It’S A Civic Crescendo

A few minutes after 4 a.m. Sunday, there were no lines at any of the portable toilets, parking places were plentiful downtown and it was so quiet that, from out on the street, you could hear a guy running a vacuum cleaner in the Satellite Diner.

Besides scaffolding on a few corners, there wasn’t much evidence that something big was coming.

Other than cabbies talking and a pedestrian singing off-key as he zigzagged down Sprague, Phil Snowdon was about the only person making a sound.

The Cheney school administrator, a Bloomsday volunteer for 18 years, was dropping off wooden posts. They would be used to help erect those orange plastic-mesh fences that magically appear on race day.

Pulling the posts from the back of a pickup, he deposited them at designated points. As each one thunked against the sidewalk, the noise echoed through the slumbering downtown.

It was still dark, but it hadn’t begun to rain.

“You get to see the metamorphosis,” Snowdon said of starting his Bloomsday experience so early. “It’s really something.”

It happens slowly at first, with crews from the TV stations setting up camera platforms and event volunteers arriving like worker bees returning to the hive.

At about 5:15, as the morning light was coming up, city employees Mike James and Jerry Eber started stringing the big, somewhat battered “Bloomsday Start” banner high above Riverside Avenue at Washington. James was up in the bucket at the end of a boom and Eber worked down at street level.

A nippy breeze flapped the banner as James attached it to a cable. But Sunday wasn’t as windy as some years, Eber said as he watched his partner aloft.

At 5:48, Rich Ryan, an electrical engineer running his ninth Bloomsday, was the first to stake out a position at the starting line at Riverside and Washington. He brought with him a folding lawn chair and a relaxed air.

A few moments later, Paul Clary arrived carrying the Sunday paper. “Shoot,” he said playfully to his 11-year-old son, Cody. “I told you we should have gotten here earlier.”

Clary, a warehouse manager running his 12th Bloomsday, said he has been first to arrive in years past.

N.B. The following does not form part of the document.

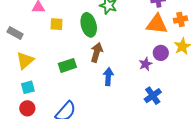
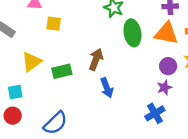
green ellipse: (89, 25) -> (132, 33), moved
yellow triangle: (25, 60) -> (32, 62), moved
purple star: (146, 64) -> (164, 88), moved
blue arrow: (108, 77) -> (107, 88), turned 150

But he didn’t seem to begrudge Ryan that honor this time.

Building contractor Mike Momb pulled up on a motorcycle, deposited a folding chair to save his spot and then cruised off to park his bike.

Motorcycle cops and tow trucks moved through downtown like creatures deserving to be accompanied by the “Jaws” theme.

William Blanchard, a large man, emerged from a nearby apartment building, smoking a cigarette and wearing a T-shirt that said “Whoever Said Bigger Isn’t Better Lied.”

He was asked if he planned to do Bloomsday.

“Oh, hell no,” he said.

A guy with a jacket adorned with the logo of one of the TV stations walked around asking, “Having fun yet?”

At 6:30, loudspeakers set up across Riverside from the TV platforms started pumping out an old Huey Lewis song, “Heart of Rock and Roll.”

In seemingly no time at all, a man wearing a white T-shirt with pajama bottoms and slippers strode purposefully out of the Fairmont Apartments down the street. He wanted a few words with a guy who seemed to be operating the sound system.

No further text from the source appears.